DIRECTIONS: From the first line of the listing below to the line with "Read More →", print each line exactly, and nothing more. Leave out the pictures.

------------------------

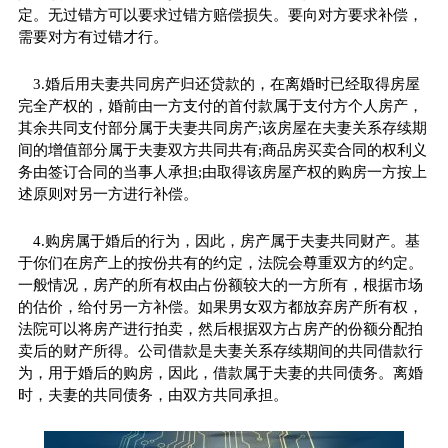
定。无过错方可以要求过错方赔偿损失。要向对方要求补偿，
需要对方有过错才行。
3.婚后用夫妻共同房产归还贷款的，在离婚时已经取得房屋
完全产权的，婚前由一方支付的首付款属于支付方个人房产，
其余共同支付部分属于夫妻共同房产;该房屋在夫妻关系存续期
间的增值部分属于夫妻双方共同共有;商品房买卖合同的权利义
务由签订合同的当事人承担;由取得该房屋产权的购房一方按上
述原则对另一方进行补偿。
4.购房属于婚后的行为，因此，房产属于夫妻共同财产。基
于你们在房产上的按份共有的约定，法院会尊重双方的约定。
一般情况，房产的所有权由占份额较大的一方所有，根据市场
的估价，给付另一方补偿。如果男女双方都放弃房产所有权，
法院可以将房产进行拍卖，然后根据双方占房产的份额分配拍
卖后的财产所得。公司借款是夫妻关系存续期间的共同借款行
为，用于婚后的购房，因此，借款属于夫妻的共同债务。离婚
时，夫妻的共同债务，由双方共同承担。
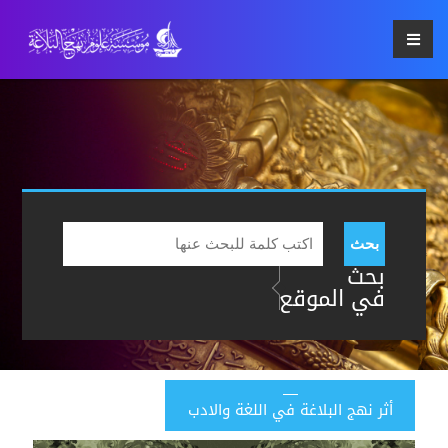
بحث
بحث
في الموقع
أثر نهج البلاغة في اللغة والادب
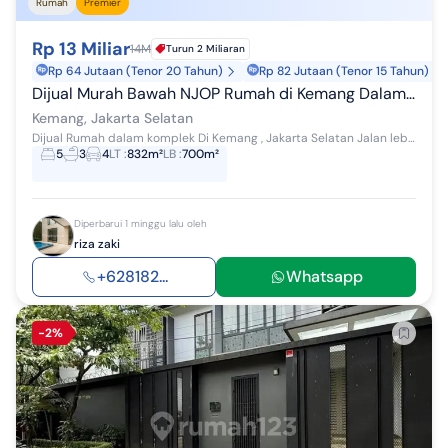
Rumah
Premier
Rp 13 Miliar
14M
Turun 2 Miliaran
Rp 64 Jutaan (Tenor 20 Tahun)
Rp 82 Jutaan (Tenor 15 Tahun)
Dijual Murah Bawah NJOP Rumah di Kemang Dalam Komplek Luas 832M Rp 13 M
Kemang, Jakarta Selatan
Dijual Rumah dalam komplek Di Kemang , Jakarta Selatan Jalan lebar dan sangat tenang. Bebas banjir Lt. 832 m² Lb. 700 m² 2 lantai KT 5 KM 3 KT...
5
3
4
LT
:
832m²
LB
:
700m²
Diperbarui 1 minggu lalu oleh
riza zaki
+628182...
Whatsapp
-2%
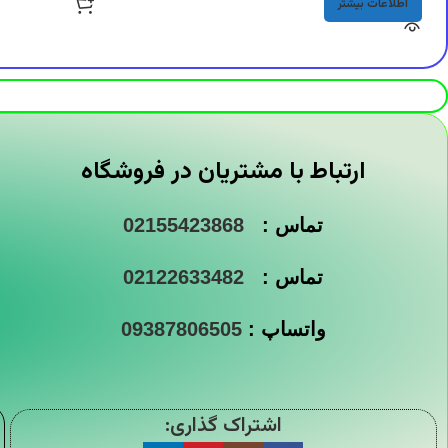
اطلاعات بیشتر
ارتباط با مشتریان در فروشگاه
تماس :
02155423868
تماس :
02122633482
واتساپ :
09387806505
اشتراک گذاری:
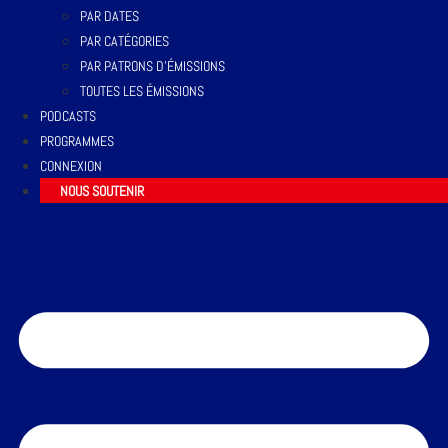
PAR DATES
PAR CATÉGORIES
PAR PATRONS D’ÉMISSIONS
TOUTES LES ÉMISSIONS
PODCASTS
PROGRAMMES
CONNEXION
NOUS SOUTENIR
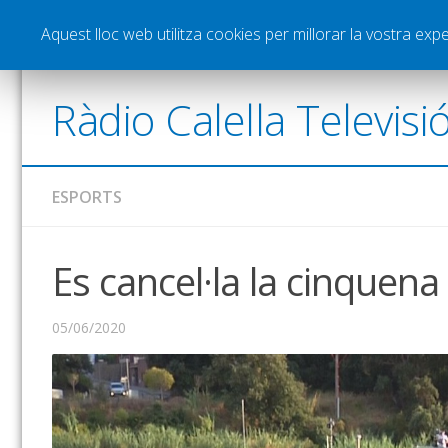
Notícies
Esports
Pòdcasts
Vídeos
Gra
Aquest lloc web utilitza cookies per millorar la vostra ex
Ràdio Calella Televisi
ESPORTS
Es cancel·la la cinquena
05/06/2020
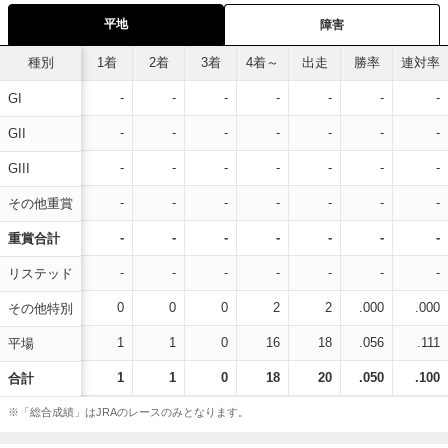
平地
障害
種別
1着
2着
3着
4着～
出走
勝率
連対率
-
-
-
-
-
-
-
GI
-
-
-
-
-
-
-
GII
-
-
-
-
-
-
-
GIII
-
-
-
-
-
-
-
その他重賞
-
-
-
-
-
-
-
重賞合計
-
-
-
-
-
-
-
リステッド
0
0
0
2
2
.000
.000
その他特別
1
1
0
16
18
.056
.111
平場
1
1
0
18
20
.050
.100
合計
※「総合成績」はJRAのレースのみとなります。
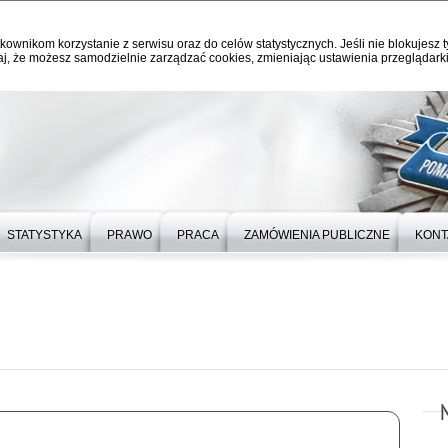
kownikom korzystanie z serwisu oraz do celów statystycznych. Jeśli nie blokujesz t
j, że możesz samodzielnie zarządzać cookies, zmieniając ustawienia przeglądarki
STATYSTYKA
PRAWO
PRACA
ZAMÓWIENIA PUBLICZNE
KONT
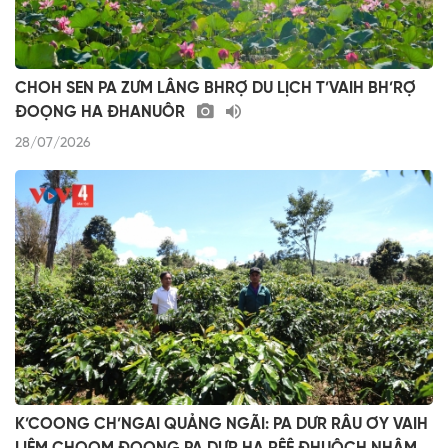
CHOH SEN PA ZƯM LÂNG BHRỢ DU LỊCH T’VAIH BH’RỢ
ĐOỌNG HA ĐHANUÔR
28/07/2026
K’COONG CH’NGAI QUẢNG NGÃI: PA DƯR RÂU ƠY VAIH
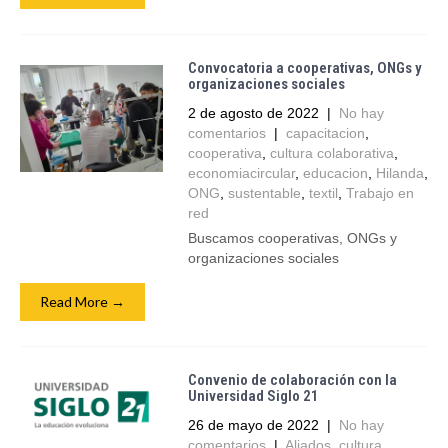
Convocatoria a cooperativas, ONGs y
organizaciones sociales
2 de agosto de 2022
|
No hay
comentarios
|
capacitacion
,
cooperativa
,
cultura colaborativa
,
economiacircular
,
educacion
,
Hilanda
,
ONG
,
sustentable
,
textil
,
Trabajo en
red
Buscamos cooperativas, ONGs y
organizaciones sociales
Read More →
Convenio de colaboración con la
Universidad Siglo 21
26 de mayo de 2022
|
No hay
comentarios
|
Aliados
,
cultura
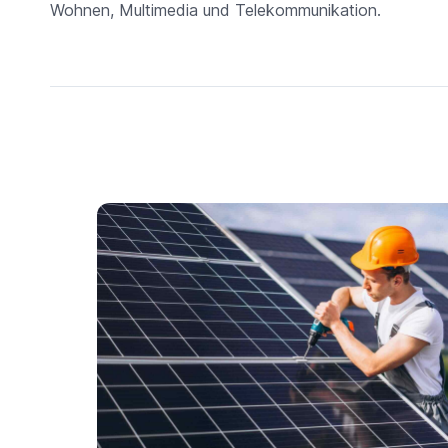
Wohnen, Multimedia und Telekommunikation.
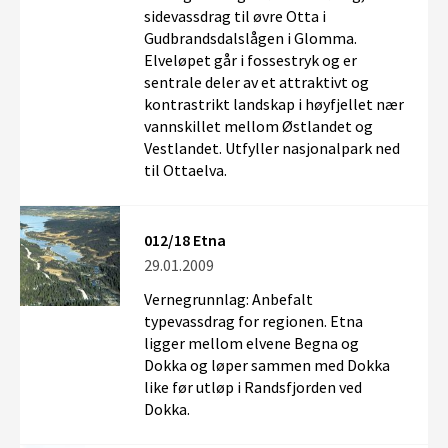
sidevassdrag til øvre Otta i
Gudbrandsdalslågen i Glomma.
Elveløpet går i fossestryk og er
sentrale deler av et attraktivt og
kontrastrikt landskap i høyfjellet nær
vannskillet mellom Østlandet og
Vestlandet. Utfyller nasjonalpark ned
til Ottaelva.
012/18 Etna
29.01.2009
Vernegrunnlag: Anbefalt
typevassdrag for regionen. Etna
ligger mellom elvene Begna og
Dokka og løper sammen med Dokka
like før utløp i Randsfjorden ved
Dokka.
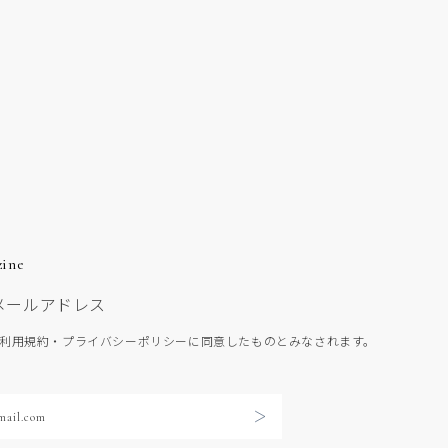
zine
メールアドレス
利用規約・プライバシーポリシーに同意したものとみなされます。
mail.com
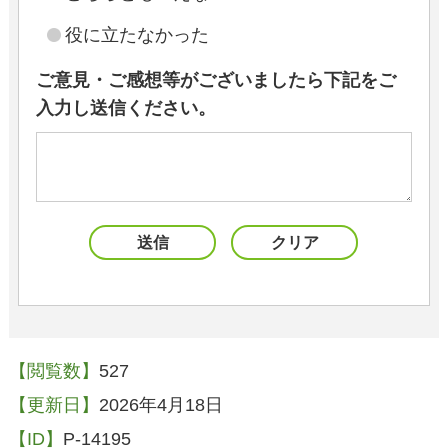
役に立たなかった
ご意見・ご感想等がございましたら下記をご
入力し送信ください。
【閲覧数】
527
【更新日】
2026年4月18日
【ID】
P-14195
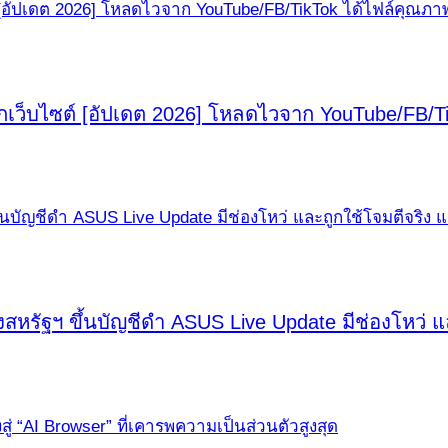
เว็บไซต์ [อัปเดต 2026] โหลดไวจาก YouTube/FB/Ti
รัฐฯ ขึ้นบัญชีดำ ASUS Live Update มีช่องโหว่ และ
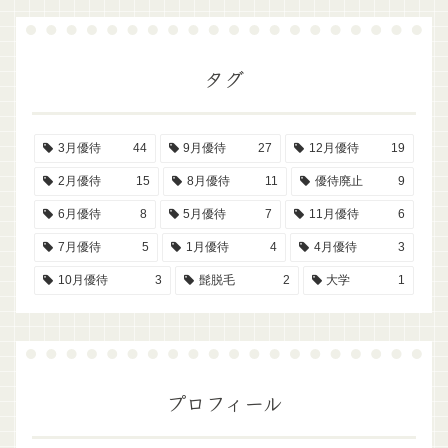
タグ
3月優待
44
9月優待
27
12月優待
19
2月優待
15
8月優待
11
優待廃止
9
6月優待
8
5月優待
7
11月優待
6
7月優待
5
1月優待
4
4月優待
3
10月優待
3
髭脱毛
2
大学
1
プロフィール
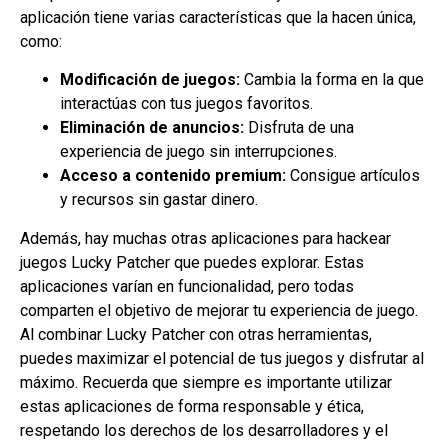
aplicación tiene varias características que la hacen única,
como:
Modificación de juegos:
Cambia la forma en la que
interactúas con tus juegos favoritos.
Eliminación de anuncios:
Disfruta de una
experiencia de juego sin interrupciones.
Acceso a contenido premium:
Consigue artículos
y recursos sin gastar dinero.
Además, hay muchas otras aplicaciones para hackear
juegos Lucky Patcher que puedes explorar. Estas
aplicaciones varían en funcionalidad, pero todas
comparten el objetivo de mejorar tu experiencia de juego.
Al combinar Lucky Patcher con otras herramientas,
puedes maximizar el potencial de tus juegos y disfrutar al
máximo. Recuerda que siempre es importante utilizar
estas aplicaciones de forma responsable y ética,
respetando los derechos de los desarrolladores y el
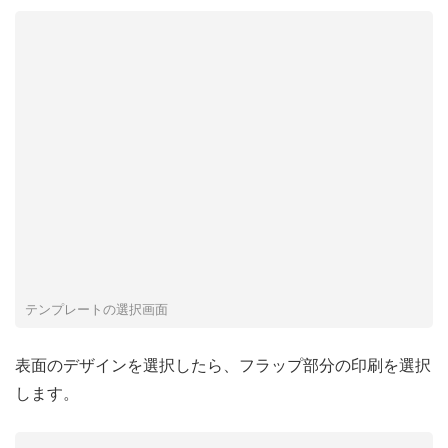
テンプレートの選択画面
表面のデザインを選択したら、フラップ部分の印刷を選択
します。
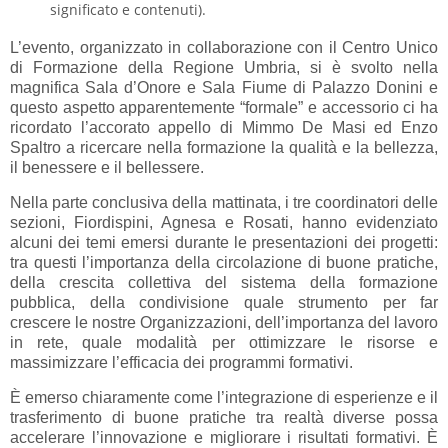
significato e contenuti).
L’evento, organizzato in collaborazione con il Centro Unico
di Formazione della Regione Umbria, si è svolto nella
magnifica Sala d’Onore e Sala Fiume di Palazzo Donini e
questo aspetto apparentemente “formale” e accessorio ci ha
ricordato l’accorato appello di Mimmo De Masi ed Enzo
Spaltro a ricercare nella formazione la qualità e la bellezza,
il benessere e il bellessere.
Nella parte conclusiva della mattinata, i tre coordinatori delle
sezioni, Fiordispini, Agnesa e Rosati, hanno evidenziato
alcuni dei temi emersi durante le presentazioni dei progetti:
tra questi l’importanza della circolazione di buone pratiche,
della crescita collettiva del sistema della formazione
pubblica, della condivisione quale strumento per far
crescere le nostre Organizzazioni, dell’importanza del lavoro
in rete, quale modalità per ottimizzare le risorse e
massimizzare l’efficacia dei programmi formativi.
È emerso chiaramente come l’integrazione di esperienze e il
trasferimento di buone pratiche tra realtà diverse possa
accelerare l’innovazione e migliorare i risultati formativi. È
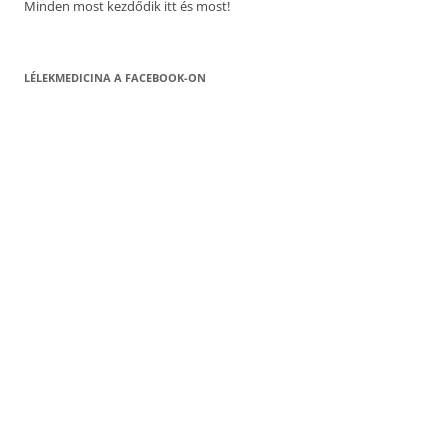
Minden most kezdődik itt és most!
LÉLEKMEDICINA A FACEBOOK-ON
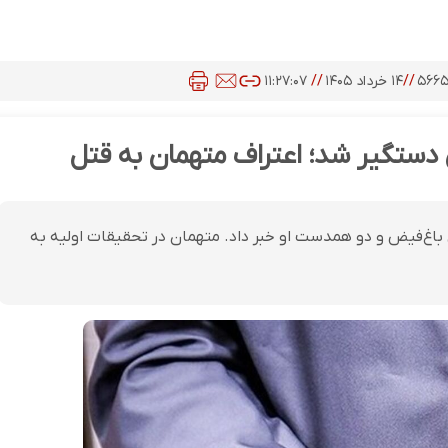
۵۶۶
//
۱۴ خرداد ۱۴۰۵
//
۱۱:۲۷:۰۷
دستگیر شد؛ اعتراف متهمان به قتل
باغ‌فیض و دو همدست او خبر داد. متهمان در تحقیقات اولیه به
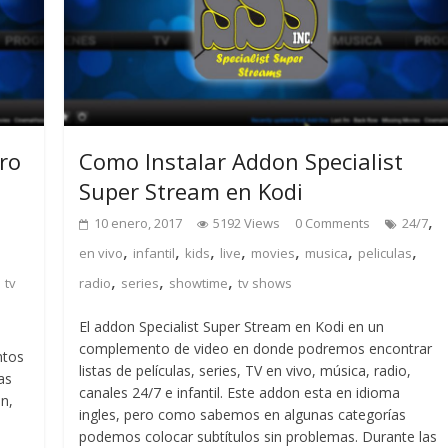
ro
Como Instalar Addon Specialist
Super Stream en Kodi
,
10 enero, 2017
5192 Views
0 Comments
24/7
,
,
,
,
,
,
,
en vivo
infantil
kids
live
movies
musica
peliculas
,
,
,
,
tv
radio
series
showtime
tv shows
El addon Specialist Super Stream en Kodi en un
complemento de video en donde podremos encontrar
ntos
listas de películas, series, TV en vivo, música, radio,
as
canales 24/7 e infantil. Este addon esta en idioma
n,
ingles, pero como sabemos en algunas categorías
podemos colocar subtítulos sin problemas. Durante las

------------------------

EXERCISE OUTPUT:
定。无过错方可以要求过错方赔偿损失。要向对方要求补偿，
需要对方有过错才行。
3.婚后用夫妻共同房产归还贷款的，在离婚时已经取得房屋
完全产权的，婚前由一方支付的首付款属于支付方个人房产，
其余共同支付部分属于夫妻共同房产;该房屋在夫妻关系存续期
间的增值部分属于夫妻双方共同共有;商品房买卖合同的权利义
务由签订合同的当事人承担;由取得该房屋产权的购房一方按上
述原则对另一方进行补偿。
4.购房属于婚后的行为，因此，房产属于夫妻共同财产。基
于你们在房产上的按份共有的约定，法院会尊重双方的约定。
一般情况，房产的所有权由占份额较大的一方所有，根据市场
的估价，给付另一方补偿。如果男女双方都放弃房产所有权，
法院可以将房产进行拍卖，然后根据双方占房产的份额分配拍
卖后的财产所得。公司借款是夫妻关系存续期间的共同借款行
为，用于婚后的购房，因此，借款属于夫妻的共同债务。离婚
时，夫妻的共同债务，由双方共同承担。
بحث
بحث
في الموقع
أثر نهج البلاغة في اللغة والادب
Rumah
Premier
Rp 13 Miliar
14M
Turun 2 Miliaran
Rp 64 Jutaan (Tenor 20 Tahun)
Rp 82 Jutaan (Tenor 15 Tahun)
Dijual Murah Bawah NJOP Rumah di Kemang Dalam Komplek Luas 832M Rp 13 M
Kemang, Jakarta Selatan
Dijual Rumah dalam komplek Di Kemang , Jakarta Selatan Jalan lebar dan sangat tenang. Bebas banjir Lt. 832 m² Lb. 700 m² 2 lantai KT 5 KM 3 KT...
5
3
4
LT
:
832m²
LB
:
700m²
Diperbarui 1 minggu lalu oleh
riza zaki
+628182...
Whatsapp
-2%
اطلاعات بیشتر
ارتباط با مشتریان در فروشگاه
تماس :
02155423868
تماس :
02122633482
واتساپ :
09387806505
اشتراک گذاری:
PAR DATES
PAR CATÉGORIES
PAR PATRONS D’ÉMISSIONS
TOUTES LES ÉMISSIONS
PODCASTS
PROGRAMMES
CONNEXION
NOUS SOUTENIR
Notícies
Esports
Pòdcasts
Vídeos
Gra
Aquest lloc web utilitza cookies per millorar la vostra ex
Ràdio Calella Televisi
ESPORTS
Es cancel·la la cinquena
05/06/2020
平地
障害
種別
1着
2着
3着
4着～
出走
勝率
連対率
-
-
-
-
-
-
-
GI
-
-
-
-
-
-
-
GII
-
-
-
-
-
-
-
GIII
-
-
-
-
-
-
-
その他重賞
-
-
-
-
-
-
-
重賞合計
-
-
-
-
-
-
-
リステッド
0
0
0
2
2
.000
.000
その他特別
1
1
0
16
18
.056
.111
平場
1
1
0
18
20
.050
.100
合計
※「総合成績」はJRAのレースのみとなります。
kownikom korzystanie z serwisu oraz do celów statystycznych. Jeśli nie blokujesz t
j, że możesz samodzielnie zarządzać cookies, zmieniając ustawienia przeglądarki
STATYSTYKA
PRAWO
PRACA
ZAMÓWIENIA PUBLICZNE
KONT
CHOH SEN PA ZƯM LÂNG BHRỢ DU LỊCH T’VAIH BH’RỢ
ĐOỌNG HA ĐHANUÔR
28/07/2026
K’COONG CH’NGAI QUẢNG NGÃI: PA DƯR RÂU ƠY VAIH
Convocatoria a cooperativas, ONGs y
organizaciones sociales
2 de agosto de 2022
|
No hay
comentarios
|
capacitacion
,
cooperativa
,
cultura colaborativa
,
economiacircular
,
educacion
,
Hilanda
,
ONG
,
sustentable
,
textil
,
Trabajo en
red
Buscamos cooperativas, ONGs y
organizaciones sociales
Read More →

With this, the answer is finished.